Investing.com — Pinduoduo (NASDAQ:) faces headwinds despite strong growth as the parent company of online marketplace Temu is set ramp up spending to fend off rising competition that could cloud the path for earnings growth, analysts at Macquarie said in a Tuesday note.
Macquarie downgraded Pinduoduo to neutral from outperform and cut its price target on the stock to $126 from $220.
“While domestic share gains are sustained, we believe PDD is now pushing for accelerated branding efforts to ensure ecosystem quality,” Macquarie analysts said.
Pinduoduo’s management suggested that they would step up investment to support high-quality merchants willing to innovate and improve quality. These merchants would also be offered significant transaction fee reductions.
The increased marketing spend could lead to higher merchant rebates and marketing expenses, potentially impacting profitability, Macquarie added as it cut its growth outlook on the company.

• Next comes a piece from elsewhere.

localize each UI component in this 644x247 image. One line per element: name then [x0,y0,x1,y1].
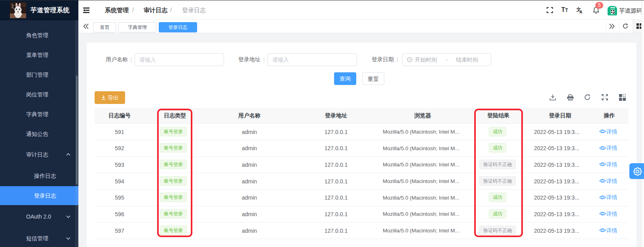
svg-text:A: A [579,10,582,13]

Macquarie cut its 2024E P/E multiple on PDD in half to 10x, aligning PDD with other domestic e-commerce peers.
Analysts at Citi also echoed similar concerns about rising competition, and flagged the conflicting message from management on the earnings call that followed Pinduoduo quarterly results.
The Temu-parent company said the growing the number of merchants and the number of products continued to a “solid” Q2 print, but also expressed concerns about rising competition and shifting consumer demand.
“If the platform has been able to attract growing number of new merchants and number of products grew significantly and if all of the growth led to the benefit of ‘solid’ 2Q24 print, then why would the company suddenly note that competition is further intensifying and consumer demand has shifted?
PDD’s Temu platform is facing rising competition from rivals including Alibaba Group Holdings Ltd ADR (NYSE:) and JD.com Inc Adr (NASDAQ:) offering “competitive low-price products that might be of higher quality than similar products sold on PDD,” Citi added.
The caution outlook from PDD’s management overshadow Q2 results, released Monday. that beat Wall Street expectations, driven by a Temu-led jump in transaction services revenue.
While the shift to focus more on ecosystem quality and increased merchant support is expected to be costly endeavor, PDD’s net cash balance of $39B suggest they have resources to make investments without jeopardizing its financial health.
The increased investment cycle and potential earnings volatility may lead to more cautious valuations, Macquarie says, though PDD’s strong cash position and continued market share gains in its domestic business could provide some stability.